Experiments on Faster RCNN - myzwisc/CS766-Project GitHub Wiki

Our dataset for Faster RCNN contains 360 images of humans, which has three different classes - "zyw", "myz", "lmt". We use 300 of them for training and the rest 60 for testing. The dataset is taken from different perspectives, different posts, different overlapping by other desired (person) and non-desired (paper) objects.

We trained our faster-RCNN model from scratch on a NVIDIA GTX1060 GPU. After training for 14 hours, the total loss of this model is as the following figure shows. Then we tested our model on a video. The test running speed is 7 FPS ( processing 417 frames in 59 seconds) on NVIDIA GTX1060 GPU. The result is as the following figure shows.
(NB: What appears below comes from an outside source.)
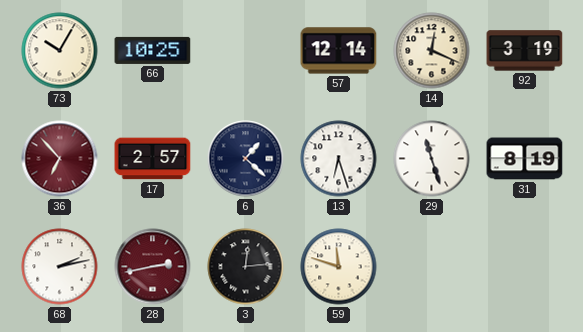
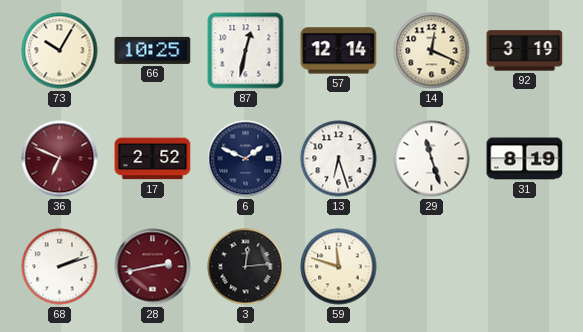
87: none -> 12:32
36: 6:53 -> 6:49
17: 2:57 -> 2:52
6: 1:22 -> 1:49
68: 2:13 -> 2:12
Also see https://www.youtube.com/watch?v=6Ost1_BSwAk for the performance of Faster R-CNN on the video.

Our own faster-RCNN model has a good capability to simultaneously detect and recognize faces of certain persons no matter the face is intact or overlapped by other objects. However, some performance are needed to improve. According the video result showed above, we can tell that a small number of faces are recognized as other labels. That’s because the face recognition problem is quite different with gen- eral object recognition. There are less differences between different person faces than that between different objects. For example, to some extent, people faces look similar but cars are quite different from cats. So, much more faces data are needed in faces recognition problem , like WIDER FACE dataset which has labels 393,703 faces. To sum up, if we want to improve our recognition precision, we need more face images of certain persons. Another thing is the running speed. Compared with the 60 FPS of SSD, 7 FPS of faster-RCNN is more lower. So our next step is to try SSD model and use it to train our own face dataset.